A codebook describing all labels and abbrevations used in this project for data, variables, functions etc. within this project is located at /codebook.xlsx.

Data Preparation

Loading packages

The project utilized the renv package to retain package versions, safeguarding it from potential updates to packages in the future.
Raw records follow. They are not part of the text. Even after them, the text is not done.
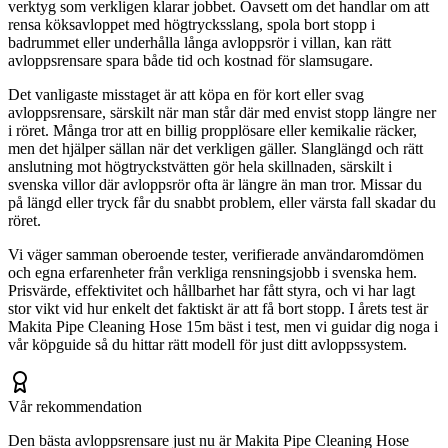
verktyg som verkligen klarar jobbet. Oavsett om det handlar om att
rensa köksavloppet med högtrycksslang, spola bort stopp i
badrummet eller underhålla långa avloppsrör i villan, kan rätt
avloppsrensare spara både tid och kostnad för slamsugare.
Det vanligaste misstaget är att köpa en för kort eller svag
avloppsrensare, särskilt när man står där med envist stopp längre ner
i röret. Många tror att en billig propplösare eller kemikalie räcker,
men det hjälper sällan när det verkligen gäller. Slanglängd och rätt
anslutning mot högtryckstvätten gör hela skillnaden, särskilt i
svenska villor där avloppsrör ofta är längre än man tror. Missar du
på längd eller tryck får du snabbt problem, eller värsta fall skadar du
röret.
Vi väger samman oberoende tester, verifierade användaromdömen
och egna erfarenheter från verkliga rensningsjobb i svenska hem.
Prisvärde, effektivitet och hållbarhet har fått styra, och vi har lagt
stor vikt vid hur enkelt det faktiskt är att få bort stopp. I årets test är
Makita Pipe Cleaning Hose 15m bäst i test, men vi guidar dig noga i
vår köpguide så du hittar rätt modell för just ditt avloppssystem.
Vår rekommendation
Den bästa avloppsrensare just nu är Makita Pipe Cleaning Hose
Package versions used in this project are listed within the file /renv.lock

#Load packages with renv
install.packages("renv")
library(renv)
renv::restore()

#Import packages
library(tidyverse)
library(gapminder)
library(ggplot2)
library(png)
library(RCurl)
library(grid)
library(dplyr)
library(scales)
library(showtext)
library(here)  
library(readxl)
library(knitr)
library(kableExtra)
library(readr)

Importing data

#Specify image relative paths for logos and legend icons
Starbucks_image <- readPNG((here::here("images", "starbucks_logo.png")), 
                            native = TRUE)
Costa_image <- readPNG((here::here("images", "costa_logo.png")), 
                        native = TRUE)  

starbucks_cup <- readPNG((here::here("images", "starbucks_cup.png")), 
                          native = TRUE)
costa_cup <- readPNG((here::here("images", "costa_cup.png")), 
                      native = TRUE)

#Read raw data
rawdata <- read_excel(here::here("data","DAAVDATA.xlsx"))
kable(rawdata, format = "markdown")

Type of coffee	Volume (mL) Starbucks	Volume (mL) Costa	Caffeine (mg) Starbucks	Caffeine (mg) Costa
Decaf Coffee	455	382	2	2
Single-shot Espresso	25	30	33	100
Frappuccino / Frappé	455	499	33	100
Cold Brew	455	345	50	210
Cortado	170	180	66	141
Double-shot Espresso	50	60	66	200
Latte	455	364	66	200
Iced Latte	455	473	66	200
Flat White	227	300	66	241
Filter / Brewed Coffee	455	382	136	256
Mocha	455	332	66	325
Cappucino	455	362	66	325
Triple-shot Espresso	75	90	99	325
Americano	455	340	99	325

Cleaning the data

#Create clean dataframe
cleandata <- data.frame(
  Type.of.Coffee = c(rep(rawdata$'Type of coffee', 2)),
  Brand = rep(c("Starbucks" , "Costa"), 14),
  Caffeine = c(rawdata$`Caffeine (mg) Starbucks`, 
               rawdata$`Caffeine (mg) Costa`),
  Volume = c(rawdata$`Volume (mL) Starbucks`, rawdata$`Volume (mL) Costa`))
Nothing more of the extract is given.